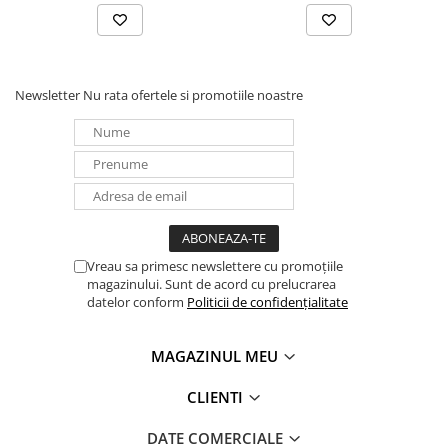
Panouri portabile
Racire/Incalzire
Statii energie portabile
Newsletter
Nu rata ofertele si promotiile noastre
Diverse
Electrice
Intrerupatoare si prize
Dulapuri pentru cablare
structurata
Sigurante
Vreau sa primesc newslettere cu promoțiile
Tablouri electrice
magazinului. Sunt de acord cu prelucrarea
Lumina (Becuri si Lanterne)
datelor conform
Politicii de confidențialitate
Laptop & PC accesorii, baterii,
cabluri USB, prelungitoare USB
MAGAZINUL MEU
Cablu de date si Adaptoare
CLIENTI
Solutii solare portabile
Lichidare de stoc
DATE COMERCIALE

*What to do*: Transcribe the entries from their first line to the line that holds "MAGAZINUL MEU", both included, and skip every picture.

*Written response*:
Panouri portabile
Racire/Incalzire
Statii energie portabile
Newsletter
Nu rata ofertele si promotiile noastre
Diverse
Electrice
Intrerupatoare si prize
Dulapuri pentru cablare
structurata
Sigurante
Vreau sa primesc newslettere cu promoțiile
Tablouri electrice
magazinului. Sunt de acord cu prelucrarea
Lumina (Becuri si Lanterne)
datelor conform
Politicii de confidențialitate
Laptop & PC accesorii, baterii,
cabluri USB, prelungitoare USB
MAGAZINUL MEU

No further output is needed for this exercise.